More insidious are other types of idols we create, especially those generating so little ink that we remain unaware of their existence and therefore oblivious to their damage. These kinds of idols can be misrepresentations of God, of ourselves, of Catholic teaching, or any combination.
One example is the idol of perfection. We believe that if were are perfect, then we are worthy of love. Since such perfection is unattainable in this life we endlessly strive after an impossible goal while being endlessly reminded of how unlovable we are. You may know the refrain: "If people really knew me, they wouldn’t love me anymore." This applies to God as well. We believe God can tolerate us when we sin, but God can only truly love us if we are the epitome of the perfect Catholic (by a narrow definition of "perfect Catholic").
So we create a molten idol of perfection, a god before which we worship every day. And every night, we chastise ourselves for falling so far short. We grow farther away from God, believing God would want to enter into a deep relationship with such an unworthy creature.

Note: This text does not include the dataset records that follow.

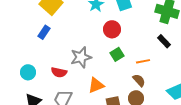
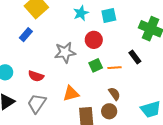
black rectangle: (164, 41) -> (135, 57), moved
gray star: (81, 57) -> (65, 52), moved
orange line: (143, 61) -> (115, 68), moved

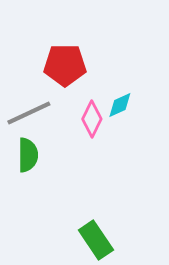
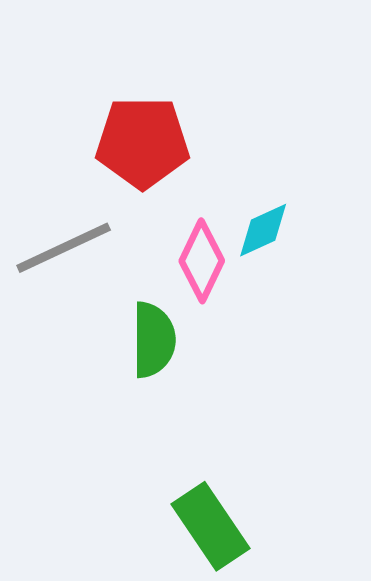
green semicircle: (28, 155) -> (153, 340), moved

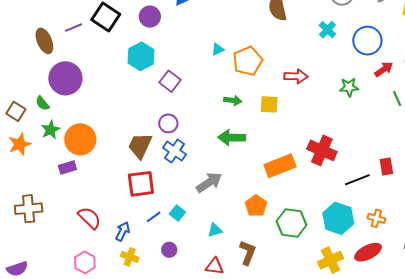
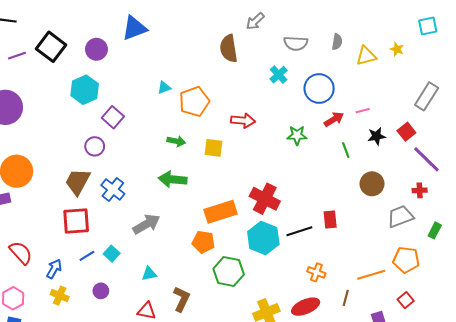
purple circle: (168, 123) -> (95, 146), moved
orange pentagon: (256, 206) -> (203, 242), moved, turned -30
cyan hexagon: (338, 218) -> (263, 238), moved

Jesus weeps for us because we are like sheep without a shepherd, chasing a molten image of God based on human ideas of perfection instead of listening to the Gospel truth. We keep looking up to heaven for the enthroned judge of all, wondering why God is so far away, instead of getting in touch with the real God, the immanent God who became incarnate in our world and who loves us beyond anything we can comprehend.
We need to dismantle such idols and turn the broken shards over to God to be recast into gifts of love, acceptance, challenge, and hope. If I were already perfect, I would have no need of God. In my flaws, in my sins, in my weakness, God can act even more strongly if I allow it. (As St. Paul says, "When I am weak, then I am strong.") In fact, admitting my own imperfections helps others admit theirs. Embodying the unconditional everlasting love of God in the midst of my weakness witnesses to those whose idols still stand but who long to melt them down. Jesus can work through me to help cast out demons from those held in the grip of unworthiness, fear, perfectionism, self-loathing, and grief.
Jesus tells us the harvest is abundant but laborers are few. Perhaps that is because of all the false idols we spend our time, energy, and money worshipping. Perhaps we need to create a new "idol" that we actively strive to please every day – an idol of vulnerability and love. If we worshipped that idol as actively as we worship celebrities, perhaps our Catholic Christian communities could be places where the imperfect are welcomed and affirmed, where sinners come to the table, where those cast out are brought in, and every single one of us is assured of the unconditional, unimaginable, overflowing love of God for us. Perhaps we could work toward becoming parishes not of perfect people but of perfect love, where we cast out demons, heal the suffering, and lay down our lives for each other. Think of the harvest we could reap in our church and our world if we did that.
An idol made of vulnerability and love is truly worthy of our worship. In fact, though, it is not an idol at all. It is Jesus. Believe in his Gospel. Believe in God’s ability to work through your imperfections and weakness. Dismantle false idols and turn them over to God. Then go out into the fields to plant, nurture, water, and harvest. We need more laborers.